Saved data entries
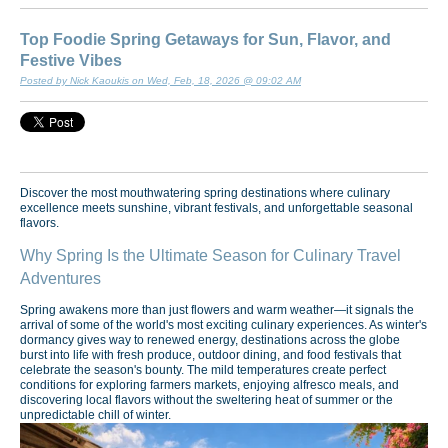
Top Foodie Spring Getaways for Sun, Flavor, and
Festive Vibes
Posted by Nick Kaoukis on Wed, Feb, 18, 2026 @ 09:02 AM
Discover the most mouthwatering spring destinations where culinary
excellence meets sunshine, vibrant festivals, and unforgettable seasonal
flavors.
Why Spring Is the Ultimate Season for Culinary Travel
Adventures
Spring awakens more than just flowers and warm weather—it signals the
arrival of some of the world's most exciting culinary experiences. As winter's
dormancy gives way to renewed energy, destinations across the globe
burst into life with fresh produce, outdoor dining, and food festivals that
celebrate the season's bounty. The mild temperatures create perfect
conditions for exploring farmers markets, enjoying alfresco meals, and
discovering local flavors without the sweltering heat of summer or the
unpredictable chill of winter.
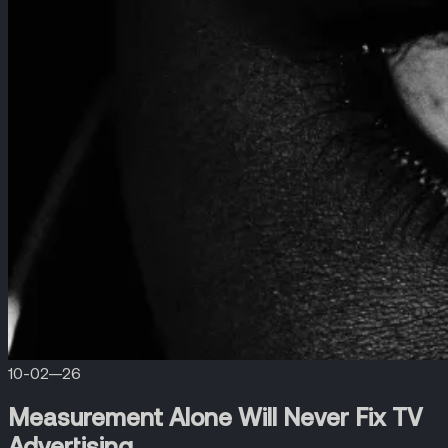
10-02—26
Measurement Alone Will Never Fix TV
Advertising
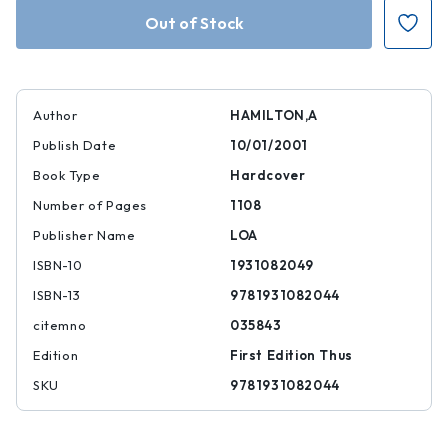
Hamilton:
Hamilton:
Writings
Writings
(LOA
(LOA
#129)
#129)
Author
HAMILTON,A
Publish Date
10/01/2001
Book Type
Hardcover
Number of Pages
1108
Publisher Name
LOA
ISBN-10
1931082049
ISBN-13
9781931082044
citemno
035843
Edition
First Edition Thus
SKU
9781931082044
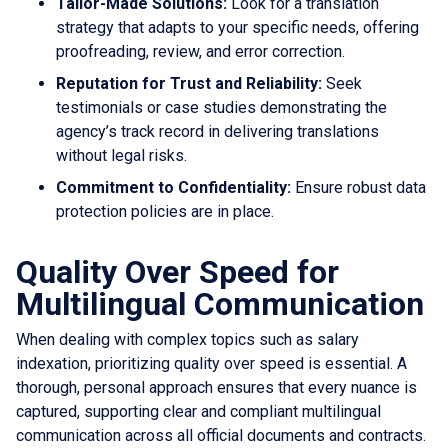
Tailor-Made Solutions:
Look for a translation
strategy that adapts to your specific needs, offering
proofreading, review, and error correction.
Reputation for Trust and Reliability:
Seek
testimonials or case studies demonstrating the
agency’s track record in delivering translations
without legal risks.
Commitment to Confidentiality:
Ensure robust data
protection policies are in place.
Quality Over Speed for
Multilingual Communication
When dealing with complex topics such as salary
indexation, prioritizing quality over speed is essential. A
thorough, personal approach ensures that every nuance is
captured, supporting clear and compliant multilingual
communication across all official documents and contracts.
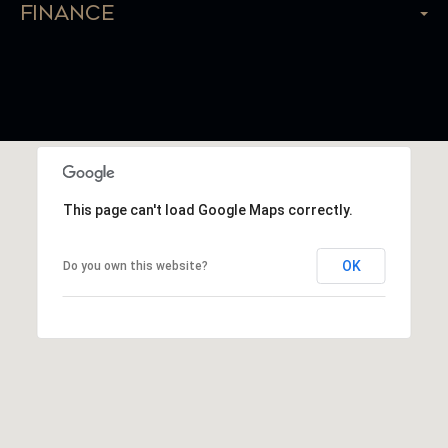
Finance
This page can't load Google Maps correctly.
OK
Do you own this website?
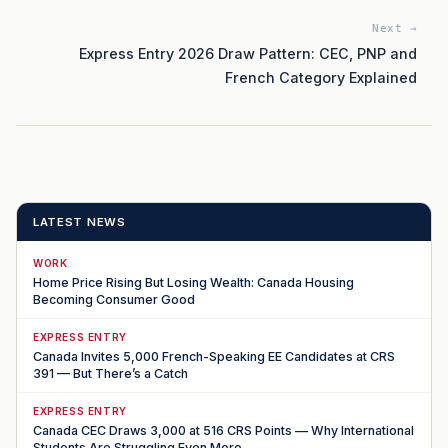
Next →
Express Entry 2026 Draw Pattern: CEC, PNP and
French Category Explained
LATEST NEWS
WORK
Home Price Rising But Losing Wealth: Canada Housing
Becoming Consumer Good
EXPRESS ENTRY
Canada Invites 5,000 French-Speaking EE Candidates at CRS
391 — But There’s a Catch
EXPRESS ENTRY
Canada CEC Draws 3,000 at 516 CRS Points — Why International
Students Are Struggling Even More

- **TASK BRIEF**
Give again, exactly, the lines from the start of the data through the one holding "Publisher Name"; omit the pictures.

- **ANSWER FOR THE TASK**
Top Foodie Spring Getaways for Sun, Flavor, and
Festive Vibes
Posted by Nick Kaoukis on Wed, Feb, 18, 2026 @ 09:02 AM
Discover the most mouthwatering spring destinations where culinary
excellence meets sunshine, vibrant festivals, and unforgettable seasonal
flavors.
Why Spring Is the Ultimate Season for Culinary Travel
Adventures
Spring awakens more than just flowers and warm weather—it signals the
arrival of some of the world's most exciting culinary experiences. As winter's
dormancy gives way to renewed energy, destinations across the globe
burst into life with fresh produce, outdoor dining, and food festivals that
celebrate the season's bounty. The mild temperatures create perfect
conditions for exploring farmers markets, enjoying alfresco meals, and
discovering local flavors without the sweltering heat of summer or the
unpredictable chill of winter.
10-02—26
Measurement Alone Will Never Fix TV
Advertising
Hamilton:
Hamilton:
Writings
Writings
(LOA
(LOA
#129)
#129)
Author
HAMILTON,A
Publish Date
10/01/2001
Book Type
Hardcover
Number of Pages
1108
Publisher Name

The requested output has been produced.